5. – Alla stregua dell’attuale organizzazione scolastica è innegabile che lo “stato di non-obbligo” può comprendere, tra le altre possibili, anche la scelta di allontanarsi o assentarsi dall’edificio della scuola.

Quanto alla collocazione dell’insegnamento nell’ordinario orario delle lezioni, nessuna violazione dell’art. 2 della Costituzione è ravvisabile.

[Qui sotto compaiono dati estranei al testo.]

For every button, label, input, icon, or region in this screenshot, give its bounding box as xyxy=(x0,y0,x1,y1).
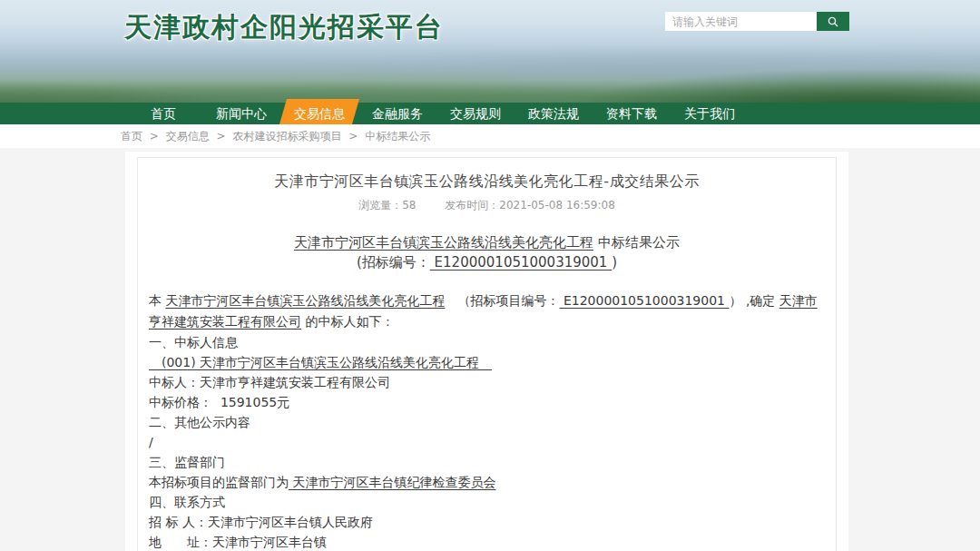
main-area: 天津市宁河区丰台镇滨玉公路线沿线美化亮化工程-成交结果公示 浏览量：58 发布时… xyxy=(0,148,980,551)
article-line: 二、其他公示内容 xyxy=(149,412,825,432)
text: 二、其他公示内容 xyxy=(149,415,250,429)
article-title: 天津市宁河区丰台镇滨玉公路线沿线美化亮化工程-成交结果公示 xyxy=(149,171,825,192)
nav-item-trade-info-active[interactable]: 交易信息 xyxy=(280,103,358,124)
underlined-text: 天津市宁河区丰台镇滨玉公路线沿线美化亮化工程 xyxy=(294,234,593,251)
breadcrumb-item-trade-info[interactable]: 交易信息 xyxy=(166,130,210,143)
text: 中标价格： 1591055元 xyxy=(149,395,289,409)
breadcrumb-item-rural-projects[interactable]: 农村建设招标采购项目 xyxy=(232,130,341,143)
nav-item-label: 交易规则 xyxy=(450,106,501,121)
article-line: / xyxy=(149,432,825,452)
underlined-text: E1200001051000319001 xyxy=(559,293,729,308)
nav-item-label: 关于我们 xyxy=(684,106,735,121)
views-label: 浏览量： xyxy=(358,199,402,212)
text: ） ,确定 xyxy=(729,293,779,308)
header-banner: 天津政村企阳光招采平台 xyxy=(0,0,980,103)
nav-item-label: 首页 xyxy=(151,106,176,121)
text: 三、监督部门 xyxy=(149,455,225,469)
nav-item-label: 交易信息 xyxy=(294,106,345,121)
article-line: 四、联系方式 xyxy=(149,492,825,512)
nav-item-label: 资料下载 xyxy=(606,106,657,121)
text: 本 xyxy=(149,293,165,308)
text: 中标结果公示 xyxy=(593,234,680,251)
nav-item-about[interactable]: 关于我们 xyxy=(671,103,749,124)
breadcrumb-item-home[interactable]: 首页 xyxy=(121,130,142,143)
nav-item-home[interactable]: 首页 xyxy=(124,103,202,124)
breadcrumb-separator: > xyxy=(348,130,358,143)
text: ) xyxy=(612,254,617,271)
text: 的中标人如下： xyxy=(301,314,394,329)
underlined-text: E1200001051000319001 xyxy=(430,254,612,271)
article-line: 招 标 人：天津市宁河区丰台镇人民政府 xyxy=(149,512,825,532)
publish-value: 2021-05-08 16:59:08 xyxy=(499,199,614,212)
article-line: 本 天津市宁河区丰台镇滨玉公路线沿线美化亮化工程 （招标项目编号： E12000… xyxy=(149,290,825,332)
publish-label: 发布时间： xyxy=(445,199,499,212)
breadcrumb-item-result-notice[interactable]: 中标结果公示 xyxy=(365,130,430,143)
main-nav: 首页 新闻中心 交易信息 金融服务 交易规则 政策法规 资料下载 关于我们 xyxy=(0,103,980,124)
breadcrumb: 首页 > 交易信息 > 农村建设招标采购项目 > 中标结果公示 xyxy=(0,124,980,148)
nav-item-finance[interactable]: 金融服务 xyxy=(358,103,436,124)
text: 一、中标人信息 xyxy=(149,335,238,349)
breadcrumb-separator: > xyxy=(217,130,226,143)
underlined-text: (001) 天津市宁河区丰台镇滨玉公路线沿线美化亮化工程 xyxy=(149,355,492,369)
breadcrumb-separator: > xyxy=(150,130,159,143)
content-card: 天津市宁河区丰台镇滨玉公路线沿线美化亮化工程-成交结果公示 浏览量：58 发布时… xyxy=(137,157,837,551)
nav-item-news[interactable]: 新闻中心 xyxy=(202,103,280,124)
article-body: 本 天津市宁河区丰台镇滨玉公路线沿线美化亮化工程 （招标项目编号： E12000… xyxy=(149,290,825,551)
text: 地 址：天津市宁河区丰台镇 xyxy=(149,535,327,549)
subtitle-line: (招标编号： E1200001051000319001 ) xyxy=(149,252,825,272)
text: 中标人：天津市亨祥建筑安装工程有限公司 xyxy=(149,375,390,389)
nav-item-trade-rules[interactable]: 交易规则 xyxy=(436,103,514,124)
article-line: 中标人：天津市亨祥建筑安装工程有限公司 xyxy=(149,372,825,392)
article-line: 三、监督部门 xyxy=(149,452,825,472)
underlined-text: 天津市宁河区丰台镇滨玉公路线沿线美化亮化工程 xyxy=(165,293,445,308)
nav-item-label: 新闻中心 xyxy=(216,106,267,121)
views-value: 58 xyxy=(402,199,416,212)
search-icon xyxy=(827,15,839,28)
article-line: 本招标项目的监督部门为 天津市宁河区丰台镇纪律检查委员会 xyxy=(149,472,825,492)
underlined-text: 天津市宁河区丰台镇纪律检查委员会 xyxy=(289,475,495,489)
text: / xyxy=(149,435,153,449)
publish-time: 发布时间：2021-05-08 16:59:08 xyxy=(445,199,614,212)
search-input[interactable] xyxy=(665,12,817,31)
nav-item-downloads[interactable]: 资料下载 xyxy=(593,103,671,124)
article-line: (001) 天津市宁河区丰台镇滨玉公路线沿线美化亮化工程 xyxy=(149,352,825,372)
article-meta: 浏览量：58 发布时间：2021-05-08 16:59:08 xyxy=(149,198,825,212)
text: 四、联系方式 xyxy=(149,495,225,509)
text: 招 标 人：天津市宁河区丰台镇人民政府 xyxy=(149,515,373,529)
views-count: 浏览量：58 xyxy=(358,199,416,212)
search-button[interactable] xyxy=(817,12,849,31)
nav-item-label: 金融服务 xyxy=(372,106,423,121)
search-bar xyxy=(665,12,849,31)
text: 本招标项目的监督部门为 xyxy=(149,475,289,489)
nav-item-label: 政策法规 xyxy=(528,106,579,121)
subtitle-line: 天津市宁河区丰台镇滨玉公路线沿线美化亮化工程 中标结果公示 xyxy=(149,232,825,252)
site-title: 天津政村企阳光招采平台 xyxy=(124,9,444,46)
text: (招标编号： xyxy=(357,254,430,271)
article-line: 一、中标人信息 xyxy=(149,332,825,352)
article-line: 地 址：天津市宁河区丰台镇 xyxy=(149,532,825,551)
article-line: 中标价格： 1591055元 xyxy=(149,392,825,412)
content-panel: 天津市宁河区丰台镇滨玉公路线沿线美化亮化工程-成交结果公示 浏览量：58 发布时… xyxy=(125,152,848,551)
text: （招标项目编号： xyxy=(445,293,559,308)
article-subtitle: 天津市宁河区丰台镇滨玉公路线沿线美化亮化工程 中标结果公示(招标编号： E120… xyxy=(149,232,825,272)
nav-item-policy[interactable]: 政策法规 xyxy=(514,103,593,124)
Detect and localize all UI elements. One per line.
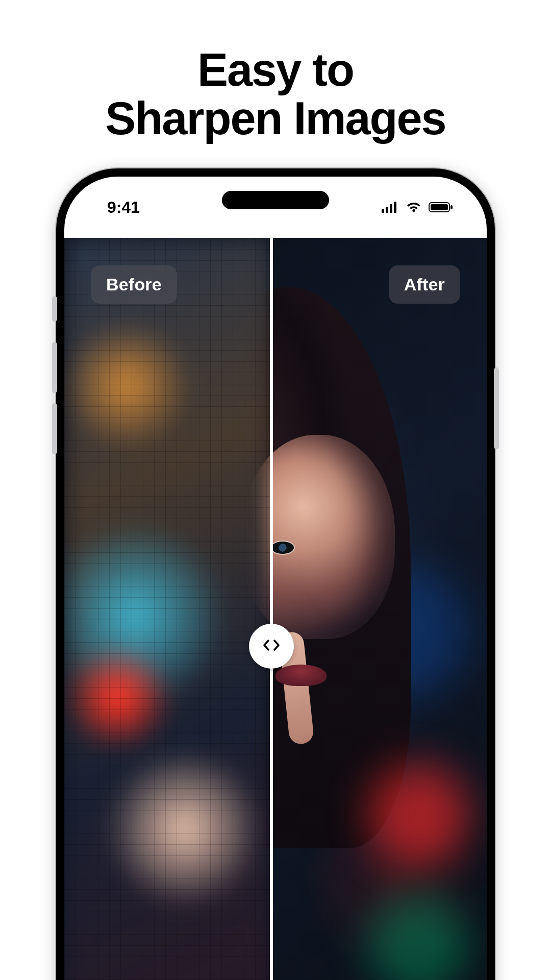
marketing-headline: Easy to Sharpen Images bbox=[0, 0, 551, 142]
compare-arrows-icon bbox=[260, 638, 283, 655]
phone-power-button bbox=[494, 368, 499, 449]
status-time: 9:41 bbox=[107, 198, 140, 217]
svg-rect-2 bbox=[390, 204, 392, 213]
signal-icon bbox=[382, 198, 399, 217]
phone-mute-switch bbox=[52, 296, 57, 322]
compare-slider-handle[interactable] bbox=[249, 624, 294, 669]
compare-divider[interactable] bbox=[270, 238, 273, 980]
battery-icon bbox=[429, 198, 453, 217]
svg-rect-3 bbox=[394, 202, 396, 213]
phone-volume-down bbox=[52, 403, 57, 454]
headline-line-1: Easy to bbox=[0, 46, 551, 94]
phone-frame: 9:41 bbox=[56, 168, 495, 980]
bokeh bbox=[368, 763, 470, 865]
status-icons bbox=[382, 198, 453, 217]
svg-rect-0 bbox=[382, 209, 384, 213]
pixelation-overlay bbox=[64, 238, 271, 980]
svg-rect-5 bbox=[431, 204, 448, 210]
svg-rect-1 bbox=[386, 207, 388, 213]
before-image bbox=[64, 238, 271, 980]
phone-volume-up bbox=[52, 342, 57, 393]
after-label: After bbox=[389, 265, 460, 304]
phone-screen: 9:41 bbox=[64, 177, 487, 980]
portrait-eye bbox=[271, 542, 294, 554]
portrait-lips bbox=[276, 665, 327, 686]
status-bar: 9:41 bbox=[64, 177, 487, 238]
image-compare-viewport: Before After bbox=[64, 238, 487, 980]
wifi-icon bbox=[406, 198, 421, 217]
bokeh bbox=[368, 894, 470, 980]
svg-rect-6 bbox=[450, 205, 453, 209]
headline-line-2: Sharpen Images bbox=[0, 94, 551, 143]
before-label: Before bbox=[91, 265, 177, 304]
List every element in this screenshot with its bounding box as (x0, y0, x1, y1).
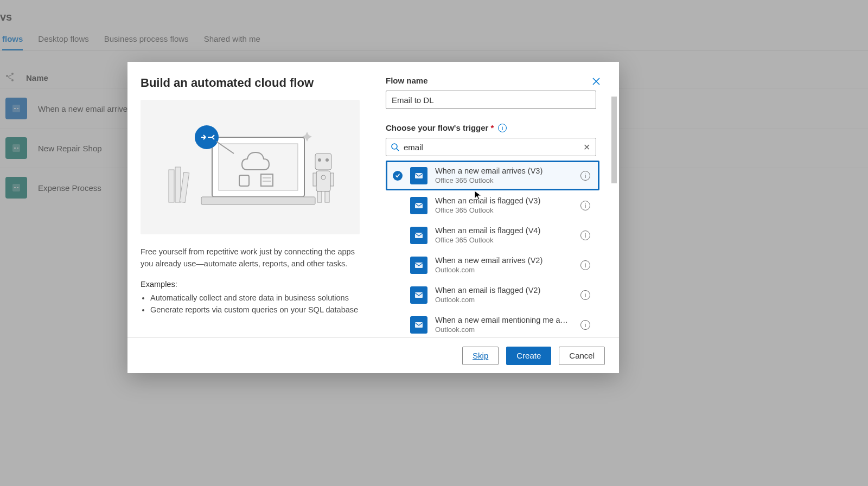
search-icon (391, 143, 399, 151)
trigger-connector: Office 365 Outlook (435, 206, 573, 214)
svg-rect-22 (317, 191, 322, 202)
trigger-name: When an email is flagged (V4) (435, 226, 573, 235)
trigger-item[interactable]: When a new email arrives (V2) Outlook.co… (386, 250, 599, 280)
trigger-info-icon[interactable]: i (580, 231, 590, 240)
svg-point-17 (326, 158, 329, 162)
svg-point-16 (318, 158, 321, 162)
svg-line-25 (397, 149, 399, 151)
trigger-name: When a new email mentioning me a… (435, 316, 573, 324)
create-button[interactable]: Create (506, 347, 551, 365)
trigger-connector: Outlook.com (435, 325, 573, 334)
connector-icon (410, 197, 427, 214)
trigger-list: When a new email arrives (V3) Office 365… (386, 161, 599, 337)
trigger-info-icon[interactable]: i (580, 320, 590, 330)
scrollbar[interactable] (611, 97, 617, 335)
trigger-item[interactable]: When an email is flagged (V3) Office 365… (386, 190, 599, 220)
selected-check-icon (393, 171, 403, 181)
svg-rect-14 (180, 172, 189, 203)
close-button[interactable] (589, 74, 604, 89)
connector-icon (410, 286, 427, 304)
modal-title: Build an automated cloud flow (141, 76, 360, 90)
trigger-connector: Office 365 Outlook (435, 236, 573, 244)
cancel-button[interactable]: Cancel (559, 347, 605, 365)
svg-rect-15 (315, 154, 331, 170)
svg-rect-27 (415, 203, 423, 208)
svg-rect-21 (330, 173, 334, 186)
info-icon[interactable]: i (498, 124, 507, 132)
examples-heading: Examples: (141, 280, 360, 289)
trigger-search-input[interactable] (404, 143, 577, 152)
connector-icon (410, 257, 427, 274)
trigger-info-icon[interactable]: i (580, 260, 590, 270)
trigger-name: When a new email arrives (V3) (435, 167, 573, 175)
illustration (141, 100, 360, 234)
svg-rect-29 (415, 263, 423, 268)
trigger-connector: Office 365 Outlook (435, 176, 573, 184)
connector-icon (410, 227, 427, 244)
trigger-item[interactable]: When a new email arrives (V3) Office 365… (386, 161, 599, 190)
flow-name-label: Flow name (386, 76, 599, 85)
examples-list: Automatically collect and store data in … (141, 292, 360, 316)
example-item: Generate reports via custom queries on y… (150, 304, 360, 316)
example-item: Automatically collect and store data in … (150, 292, 360, 304)
svg-rect-30 (415, 292, 423, 298)
svg-point-10 (195, 125, 219, 149)
trigger-name: When a new email arrives (V2) (435, 256, 573, 265)
trigger-name: When an email is flagged (V2) (435, 286, 573, 295)
build-flow-modal: Build an automated cloud flow (127, 62, 619, 373)
flow-name-input[interactable] (386, 91, 596, 109)
connector-icon (410, 316, 427, 334)
svg-rect-28 (415, 233, 423, 238)
modal-footer: Skip Create Cancel (127, 337, 619, 373)
connector-icon (410, 167, 427, 184)
svg-rect-18 (316, 171, 330, 191)
svg-rect-5 (201, 197, 315, 204)
trigger-item[interactable]: When an email is flagged (V2) Outlook.co… (386, 280, 599, 310)
trigger-info-icon[interactable]: i (580, 171, 590, 181)
trigger-connector: Outlook.com (435, 266, 573, 274)
modal-description: Free yourself from repetitive work just … (141, 246, 360, 270)
trigger-label: Choose your flow's trigger* (386, 123, 494, 132)
trigger-search[interactable]: ✕ (386, 138, 596, 156)
clear-search-icon[interactable]: ✕ (582, 142, 591, 152)
svg-rect-23 (325, 191, 329, 202)
svg-rect-31 (415, 322, 423, 328)
trigger-info-icon[interactable]: i (580, 290, 590, 300)
svg-point-24 (392, 144, 397, 149)
trigger-connector: Outlook.com (435, 296, 573, 304)
svg-rect-20 (313, 173, 316, 186)
skip-button[interactable]: Skip (462, 347, 499, 365)
svg-rect-13 (175, 167, 181, 202)
trigger-name: When an email is flagged (V3) (435, 196, 573, 205)
trigger-item[interactable]: When an email is flagged (V4) Office 365… (386, 220, 599, 250)
svg-rect-12 (169, 170, 174, 202)
trigger-item[interactable]: When a new email mentioning me a… Outloo… (386, 310, 599, 337)
svg-rect-26 (415, 173, 423, 178)
trigger-info-icon[interactable]: i (580, 201, 590, 210)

Questa Corte ha già sottolineato nella sentenza n. 203 del 1989 che “l’insegnamento della religione cattolica sarà impartito, dice l’art. 9 (scil. della legge 25 marzo 1985, n. 121) nel quadro delle finalità della scuolà, vale a dire con modalità compatibili con le altre discipline scolastiche”.

PER QUESTI MOTIVI

LA CORTE COSTITUZIONALE

Dichiara non fondata nei sensi di cui in motivazione la questione di legittimità costituzionale dell’art. 9, numero 2, della legge 25 marzo 1985, n. 121 (Ratifica ed esecuzione dell’accordo, con protocollo addizionale, firmato a Roma il 18 febbraio 1984, che apporta modificazioni al Concordato lateranense dell’11 febbraio 1929, tra la Repubblica italiana e la Santa Sede), e del punto 5, lettera b), numero 2, del relativo Protocollo addizionale, sollevata, in relazione agli artt. 2, 3, 19 e 97 della Costituzione, dal Pretore di Firenze con l’ordinanza di cui in epigrafe.